## [DIRECTIONS FOR THIS TASK]
Everything from the line containing "Confederated Salish and Kootenai Tribes" through the line containing "following proposals. For" should be repeated exactly, and nothing else from the data.

═══ ENTRIES SHOWN ═══

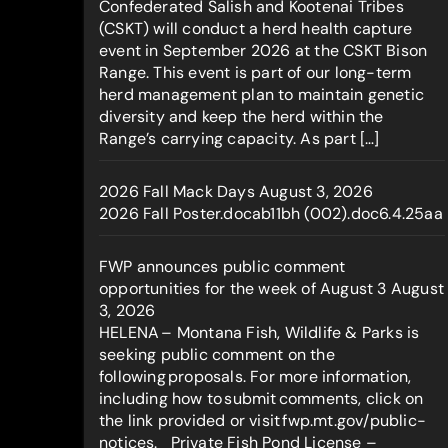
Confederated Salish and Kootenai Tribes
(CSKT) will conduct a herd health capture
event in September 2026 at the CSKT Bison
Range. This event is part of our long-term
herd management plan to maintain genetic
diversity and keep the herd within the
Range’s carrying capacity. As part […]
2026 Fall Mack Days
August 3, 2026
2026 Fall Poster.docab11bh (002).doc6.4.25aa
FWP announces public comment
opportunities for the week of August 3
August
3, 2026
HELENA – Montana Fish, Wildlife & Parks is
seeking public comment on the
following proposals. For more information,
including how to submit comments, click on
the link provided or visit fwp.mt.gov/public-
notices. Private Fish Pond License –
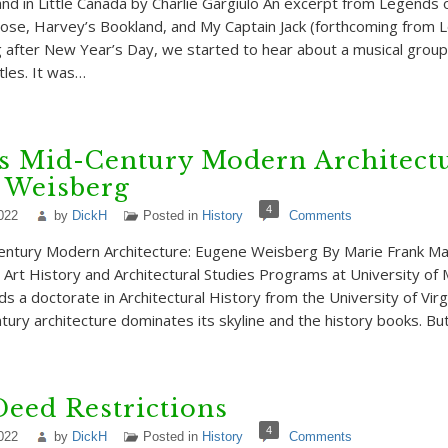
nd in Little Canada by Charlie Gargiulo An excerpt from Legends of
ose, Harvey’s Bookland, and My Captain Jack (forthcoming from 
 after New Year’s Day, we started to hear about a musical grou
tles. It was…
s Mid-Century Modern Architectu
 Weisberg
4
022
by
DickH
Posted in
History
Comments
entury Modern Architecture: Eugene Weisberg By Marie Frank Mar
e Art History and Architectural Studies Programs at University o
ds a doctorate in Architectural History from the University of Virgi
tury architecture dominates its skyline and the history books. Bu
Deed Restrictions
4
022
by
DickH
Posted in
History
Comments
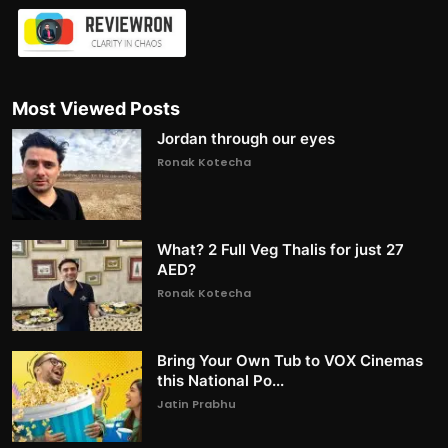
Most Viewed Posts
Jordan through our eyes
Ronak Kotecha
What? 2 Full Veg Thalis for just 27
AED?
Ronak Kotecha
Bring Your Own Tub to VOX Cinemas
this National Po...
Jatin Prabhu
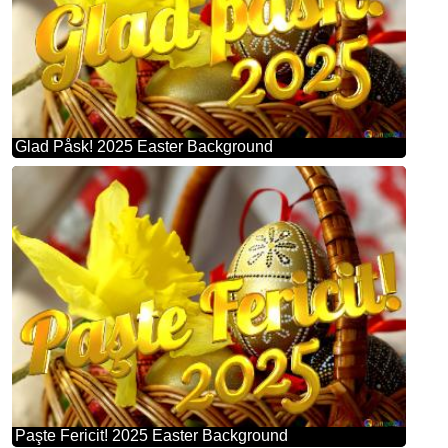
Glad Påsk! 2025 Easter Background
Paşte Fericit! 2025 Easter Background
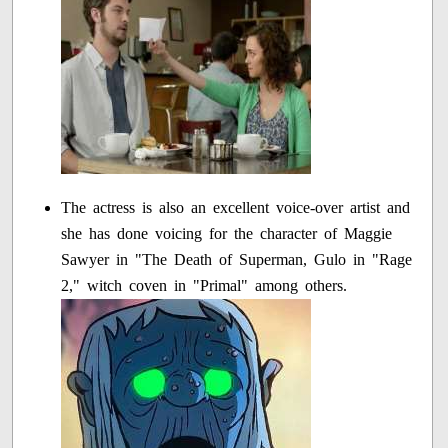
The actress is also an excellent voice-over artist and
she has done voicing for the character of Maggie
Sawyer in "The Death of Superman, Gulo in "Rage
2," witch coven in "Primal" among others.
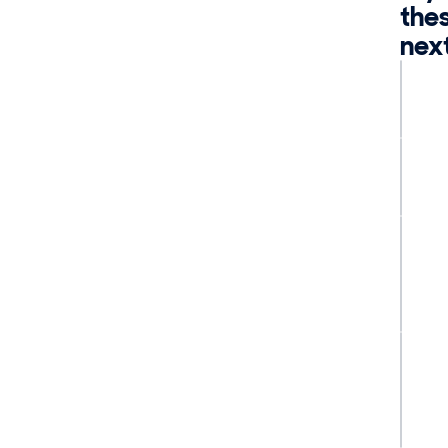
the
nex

═══
═══ ENTRIES SHOWN ═══

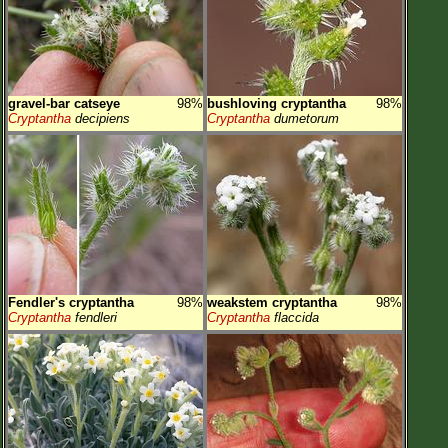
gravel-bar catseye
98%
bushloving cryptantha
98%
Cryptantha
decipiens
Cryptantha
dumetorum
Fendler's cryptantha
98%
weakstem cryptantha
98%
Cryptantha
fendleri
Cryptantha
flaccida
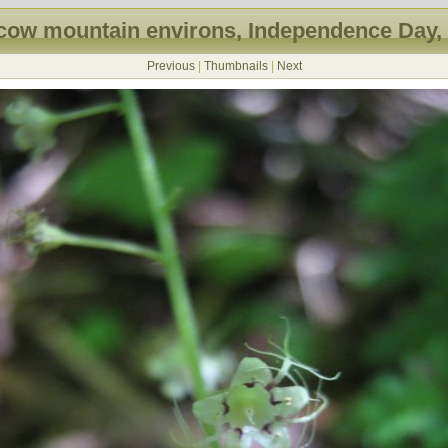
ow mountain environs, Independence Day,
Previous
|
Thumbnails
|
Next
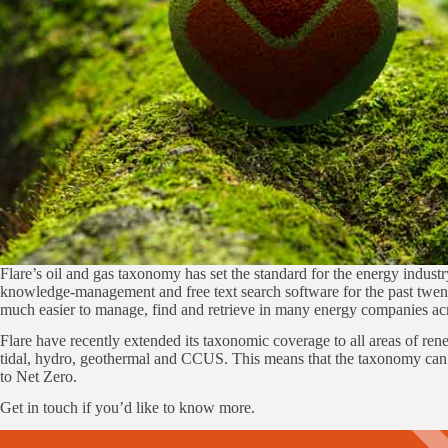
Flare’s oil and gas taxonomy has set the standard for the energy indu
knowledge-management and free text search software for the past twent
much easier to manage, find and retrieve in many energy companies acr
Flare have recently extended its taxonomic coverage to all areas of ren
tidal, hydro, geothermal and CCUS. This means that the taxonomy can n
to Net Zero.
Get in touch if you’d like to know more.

═══
═══ ENTRIES SHOWN ═══

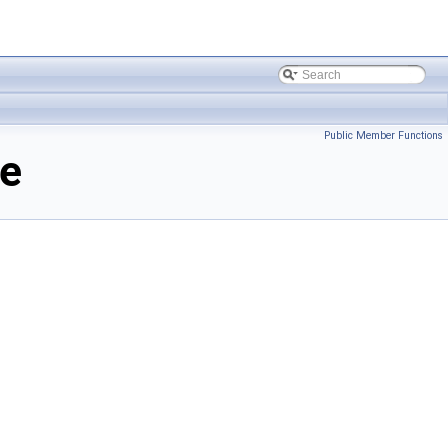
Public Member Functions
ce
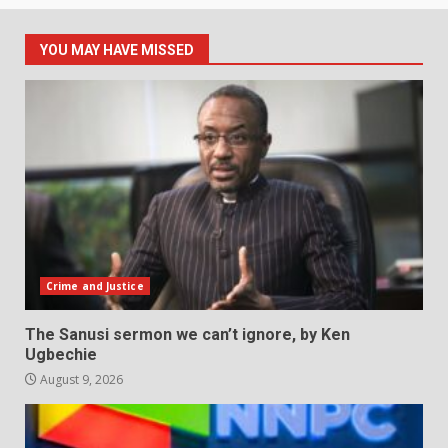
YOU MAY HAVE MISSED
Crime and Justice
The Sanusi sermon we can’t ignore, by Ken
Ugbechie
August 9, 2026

═══

## [EXERCISE ANSWER]
Confederated Salish and Kootenai Tribes
(CSKT) will conduct a herd health capture
event in September 2026 at the CSKT Bison
Range. This event is part of our long-term
herd management plan to maintain genetic
diversity and keep the herd within the
Range’s carrying capacity. As part […]
2026 Fall Mack Days
August 3, 2026
2026 Fall Poster.docab11bh (002).doc6.4.25aa
FWP announces public comment
opportunities for the week of August 3
August
3, 2026
HELENA – Montana Fish, Wildlife & Parks is
seeking public comment on the
following proposals. For more information,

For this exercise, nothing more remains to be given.